• **ASSIGNMENT**
Return every line of the entries that includes the word "Fone".

• **DATASET ENTRIES**
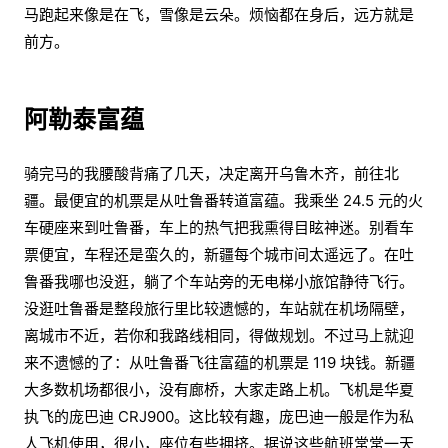
马跑起来像是在飞，雪像是云朵。烦恼都在身后，远方就是
前方。
阿勒泰富蕴
骑完马的我腰酸背痛了几天，决定离开乌鲁木齐，前往北
疆。最便宜的机票是从吐鲁番转道富蕴。我乘坐 24.5 元的火
车硬座来到吐鲁番，车上的热气把我熏得目眩神迷。别看车
票便宜，车程还是蛮久的，新疆每个城市间太遥远了。在吐
鲁番我哪也没逛，躺了个车站旁的无电梯小旅馆静待飞行。
没逛吐鲁番是整段旅行里比较遗憾的，车站就在机场隔壁，
离城市不近，若你和我路线相同，得做规划。不过马上就迎
来不遗憾的了：从吐鲁番飞往富蕴的机票是 119 块钱。新疆
大多数机场都很小，没有廊桥，大家走路上机。飞机是华夏
执飞的庞巴迪 CRJ900。这比较有趣，庞巴迪一般是作为私
人飞机使用，很小，座位有些拥挤。据说这些航班常常一天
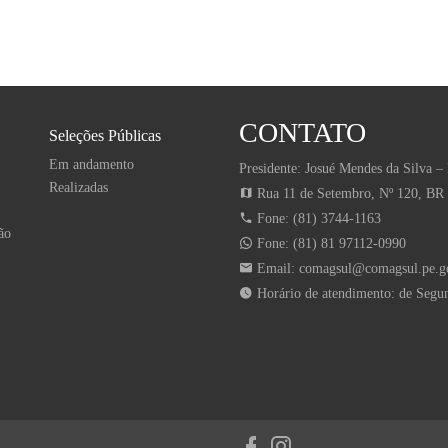
CONTATO
Seleções Públicas
Em andamento
Presidente: Josué Mendes da Silva – 
Realizadas
Rua 11 de Setembro, Nº 120, BR
Fone: (81) 3744-1163
ão
Fone: (81) 81 97112-0990
Email:
comagsul@comagsul.pe.g
Horário de atendimento: de Segun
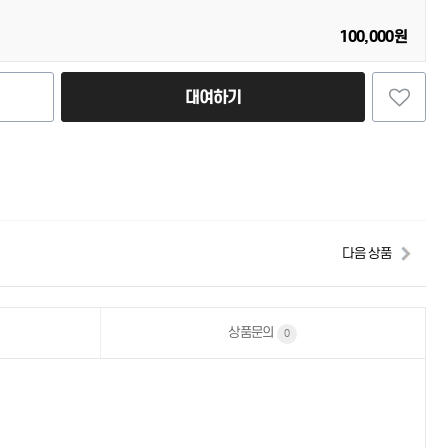
100,000원
대여하기
다음 상품
상품문의
0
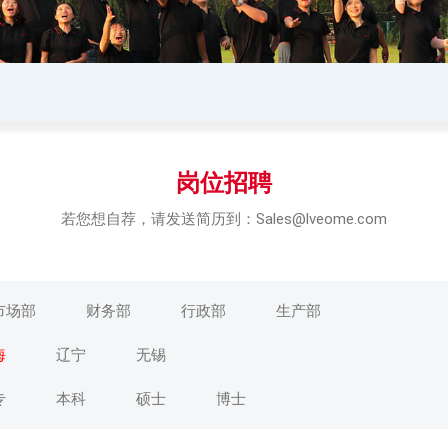
岗位招聘
若您想自荐，请发送简历到：Sales@lveome.com
市场部
财务部
行政部
生产部
海
辽宁
无锡
专
本科
硕士
博士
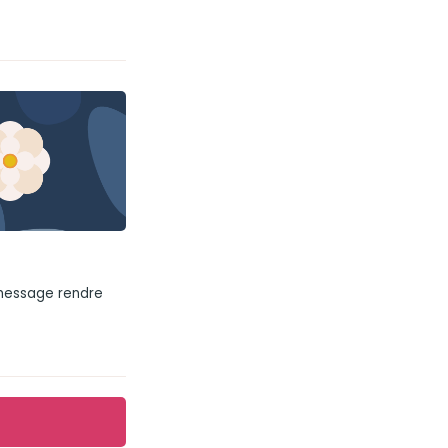
 message rendre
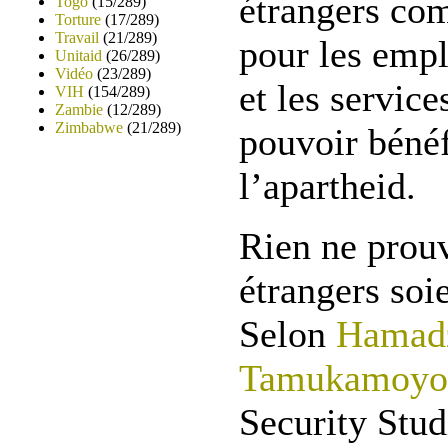
étrangers co
Togo
(15/289)
Torture
(17/289)
Travail
(21/289)
pour les empl
Unitaid
(26/289)
Vidéo
(23/289)
et les service
VIH
(154/289)
Zambie
(12/289)
Zimbabwe
(21/289)
pouvoir bénéf
l’apartheid.
Rien ne prouv
étrangers soi
Selon
Hamadz
Tamukamoyo
Security Stud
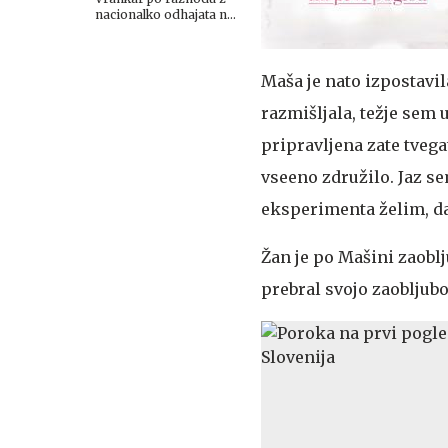
nacionalko odhajata na
Planet TV
Maša je nato izpostavil
razmišljala, težje sem u
pripravljena zate tvegati
vseeno združilo. Jaz sem
eksperimenta želim, da
Žan je po Mašini zaoblj
prebral svojo zaobljubo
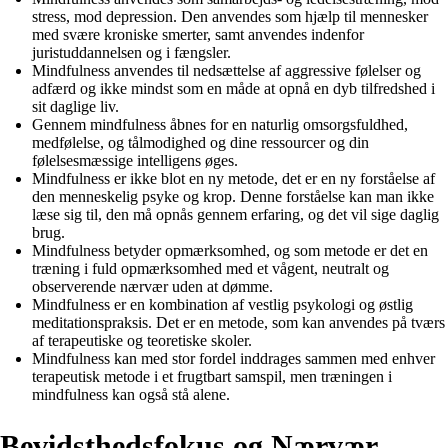
stress, mod depression. Den anvendes som hjælp til mennesker
med svære kroniske smerter, samt anvendes indenfor
juristuddannelsen og i fængsler.
Mindfulness anvendes til nedsættelse af aggressive følelser og
adfærd og ikke mindst som en måde at opnå en dyb tilfredshed i
sit daglige liv.
Gennem mindfulness åbnes for en naturlig omsorgsfuldhed,
medfølelse, og tålmodighed og dine ressourcer og din
følelsesmæssige intelligens øges.
Mindfulness er ikke blot en ny metode, det er en ny forståelse af
den menneskelig psyke og krop. Denne forståelse kan man ikke
læse sig til, den må opnås gennem erfaring, og det vil sige daglig
brug.
Mindfulness betyder opmærksomhed, og som metode er det en
træning i fuld opmærksomhed med et vågent, neutralt og
observerende nærvær uden at dømme.
Mindfulness er en kombination af vestlig psykologi og østlig
meditationspraksis. Det er en metode, som kan anvendes på tværs
af terapeutiske og teoretiske skoler.
Mindfulness kan med stor fordel inddrages sammen med enhver
terapeutisk metode i et frugtbart samspil, men træningen i
mindfulness kan også stå alene.
Bevidsthedsfokus og Nærvær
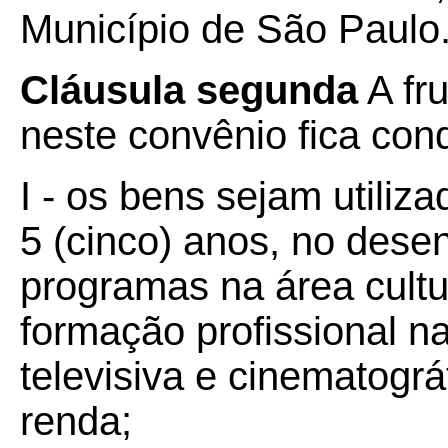
Município de São Paulo
Cláusula segunda
A fru
neste convênio fica con
I - os bens sejam utiliz
5 (cinco) anos, no dese
programas na área cultu
formação profissional n
televisiva e cinematogr
renda;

• **RESPONSE TO THIS TASK**
Fone: (81) 3744-1163
Fone: (81) 81 97112-0990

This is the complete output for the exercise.